Hugo Silva: Once more we are talking about sports policy. The current university sport in Portugal is going out, drink and date, and a bunch of institutions that award mere intellectuals. In any university do we talk about sport as reference to the institution, not even Coimbra, with its famous academic rules! I have no doubt that, if it were not for clubs, that in Portugal do what universities should do, many sports would end. Salazar loved soccer. Our universities are the soccer teams of Benfica, Porto and Sporting and sports where these teams don't bet can't grow. This is our country in 2016.

Another nonsense is having school sports where the state spend millions and we don't see any growth in sports and where there is no intervention of sports federation, that are never heard.

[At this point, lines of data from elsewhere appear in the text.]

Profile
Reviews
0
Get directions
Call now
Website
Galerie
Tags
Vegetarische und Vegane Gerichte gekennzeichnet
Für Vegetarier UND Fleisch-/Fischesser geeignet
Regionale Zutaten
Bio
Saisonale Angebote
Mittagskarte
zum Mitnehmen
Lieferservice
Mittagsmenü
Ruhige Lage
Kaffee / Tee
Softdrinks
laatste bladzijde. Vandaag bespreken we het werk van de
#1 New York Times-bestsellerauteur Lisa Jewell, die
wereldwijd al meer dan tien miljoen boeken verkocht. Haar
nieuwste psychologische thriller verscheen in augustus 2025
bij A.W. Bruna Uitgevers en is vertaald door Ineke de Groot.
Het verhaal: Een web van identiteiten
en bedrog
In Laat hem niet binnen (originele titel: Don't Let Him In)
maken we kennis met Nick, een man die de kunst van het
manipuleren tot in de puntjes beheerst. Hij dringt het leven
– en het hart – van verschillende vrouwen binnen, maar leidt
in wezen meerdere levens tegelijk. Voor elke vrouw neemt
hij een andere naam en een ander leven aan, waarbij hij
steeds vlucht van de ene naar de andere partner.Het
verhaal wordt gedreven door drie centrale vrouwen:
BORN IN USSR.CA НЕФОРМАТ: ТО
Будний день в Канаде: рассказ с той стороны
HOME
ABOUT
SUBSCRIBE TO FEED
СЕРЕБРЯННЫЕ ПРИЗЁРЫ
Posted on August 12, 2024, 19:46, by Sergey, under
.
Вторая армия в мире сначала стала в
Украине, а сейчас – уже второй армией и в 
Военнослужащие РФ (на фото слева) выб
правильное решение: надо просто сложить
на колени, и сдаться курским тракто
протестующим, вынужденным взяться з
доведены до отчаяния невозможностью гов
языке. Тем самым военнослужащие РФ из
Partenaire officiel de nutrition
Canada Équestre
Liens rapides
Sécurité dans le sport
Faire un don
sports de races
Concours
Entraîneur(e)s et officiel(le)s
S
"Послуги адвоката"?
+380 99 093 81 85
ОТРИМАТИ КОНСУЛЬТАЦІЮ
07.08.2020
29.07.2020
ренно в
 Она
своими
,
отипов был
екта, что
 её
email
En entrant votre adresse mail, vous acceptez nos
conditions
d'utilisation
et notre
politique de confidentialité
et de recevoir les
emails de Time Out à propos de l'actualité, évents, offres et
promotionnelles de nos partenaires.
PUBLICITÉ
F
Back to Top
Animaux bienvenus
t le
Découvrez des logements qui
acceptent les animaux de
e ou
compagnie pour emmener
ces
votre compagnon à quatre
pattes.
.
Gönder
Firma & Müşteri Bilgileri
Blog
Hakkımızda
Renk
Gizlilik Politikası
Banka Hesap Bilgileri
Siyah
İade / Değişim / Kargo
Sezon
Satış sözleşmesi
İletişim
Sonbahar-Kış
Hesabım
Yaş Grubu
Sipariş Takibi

We should also talk about sport in schools, yes. After the 9th grade there should be specialization, but each sport should be teached by a specialist, and not an alpinist specialist teaching volleyball. Initially , the physical repertory of the students should be varied and give access to multiple opportunities, able to develop physical abilities. After this, the specialization should be considered. I don't doubt that the sports in schools, in these phase of specialization, would be much better with sports federations, that know how to run the money they spent developing athletes


7 - Something you learned in volleyball that you take to your attitude before everything:

Hugo Silva: My biggest learning in Volleyball is that nothing is achieved without work and that a strong team is worth more than a set of star players with big egos worried, mainly, about themselves.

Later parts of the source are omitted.